Updated Nov. 11
A group of international hackers is charged with invading the computers of Atlanta-based credit card processing company RBS WorldPay and stealing more than $9 million in just hours from ATMs across the globe, the Justice Department announced today.
A grand jury in the U.S. District Court for the Northern District of Georgia has indicted four individuals on charges that include wire fraud, computer fraud and aggravated identity theft. It was not immediately known whether any of the defendants, who are detained overseas, have retained counsel in the United States. Four other defendants, each from Estonia, are charged with access device fraud.

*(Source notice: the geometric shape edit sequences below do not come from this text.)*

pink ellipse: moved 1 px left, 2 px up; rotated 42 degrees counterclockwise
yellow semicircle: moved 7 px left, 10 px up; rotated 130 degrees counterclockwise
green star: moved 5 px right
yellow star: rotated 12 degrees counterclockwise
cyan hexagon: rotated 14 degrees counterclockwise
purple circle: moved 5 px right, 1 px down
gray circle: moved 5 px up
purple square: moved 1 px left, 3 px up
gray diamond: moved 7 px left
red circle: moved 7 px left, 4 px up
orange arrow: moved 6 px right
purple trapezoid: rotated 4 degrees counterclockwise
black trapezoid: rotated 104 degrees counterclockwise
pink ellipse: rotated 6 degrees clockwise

The indictment alleges that the group breached a security system that protected data on payroll debit cards, which allow employees to withdraw salaries from ATMs, according to the Justice Department. RBS WorldPay, represented by Hunton & Williams partners John Delionado and John Woods, is a part of the Royal Bank of Scotland.
Prosecutors said in a statement that the alleged hackers stole millions of dollars from more than 2,100 ATMs in at least 280 cities in the United States, Canada, Japan and other countries. Justice officials said international cooperation was a “significant factor” in bringing charges. Government lawyers and investigators have worked with counterparts in Estonia, Hong Kong and in the Netherlands.

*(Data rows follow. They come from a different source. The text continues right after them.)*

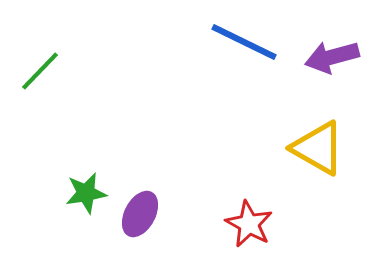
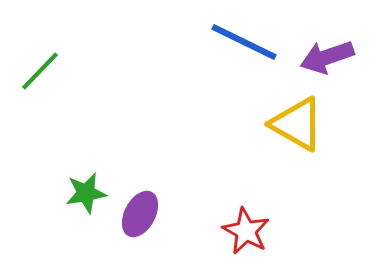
purple arrow: moved 5 px left; rotated 4 degrees counterclockwise
yellow triangle: moved 21 px left, 24 px up
red star: moved 3 px left, 7 px down
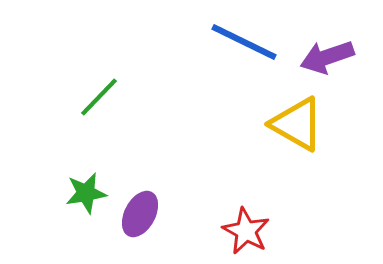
green line: moved 59 px right, 26 px down
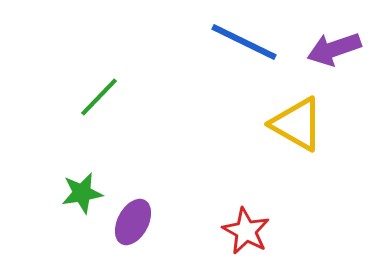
purple arrow: moved 7 px right, 8 px up
green star: moved 4 px left
purple ellipse: moved 7 px left, 8 px down
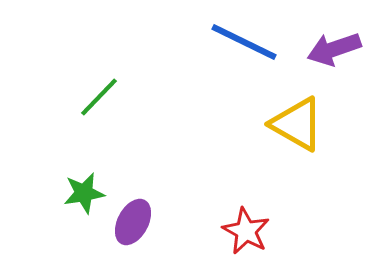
green star: moved 2 px right
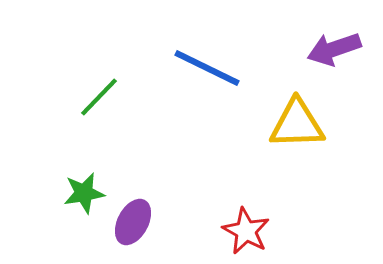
blue line: moved 37 px left, 26 px down
yellow triangle: rotated 32 degrees counterclockwise
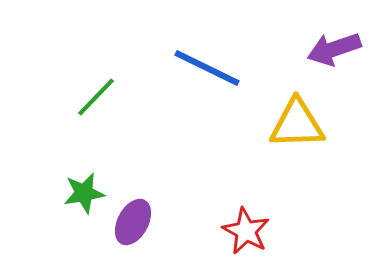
green line: moved 3 px left
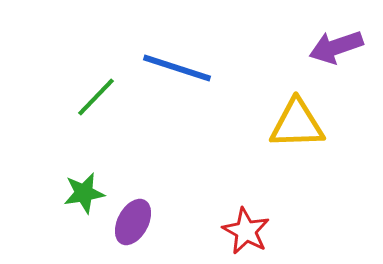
purple arrow: moved 2 px right, 2 px up
blue line: moved 30 px left; rotated 8 degrees counterclockwise
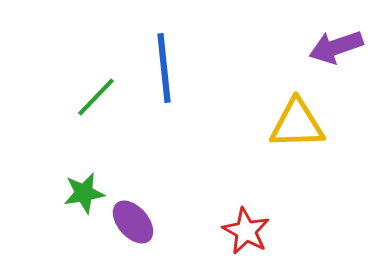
blue line: moved 13 px left; rotated 66 degrees clockwise
purple ellipse: rotated 69 degrees counterclockwise
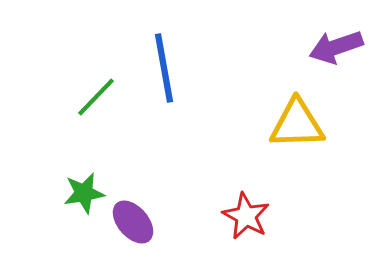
blue line: rotated 4 degrees counterclockwise
red star: moved 15 px up
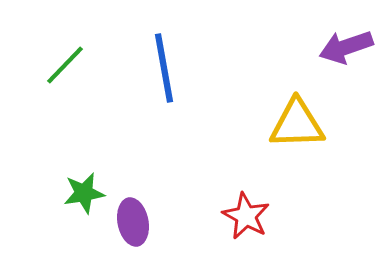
purple arrow: moved 10 px right
green line: moved 31 px left, 32 px up
purple ellipse: rotated 30 degrees clockwise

“Last November, in just one day, an American credit card processor was hacked in perhaps the most sophisticated and organized computer fraud attack ever conducted. Today, almost exactly one year later, the leaders of this attack have been charged,” Acting U.S. Attorney Sally Quillian Yates of the Northern District of Georgia said in a statement.
Kimberly Kiefer Peretti of the Justice Department’s Computer Crime and Intellectual Property Section is assigned the prosecution with assistant U.S. attorneys Lawrence Sommerfeld and Gerald Sachs in Atlanta.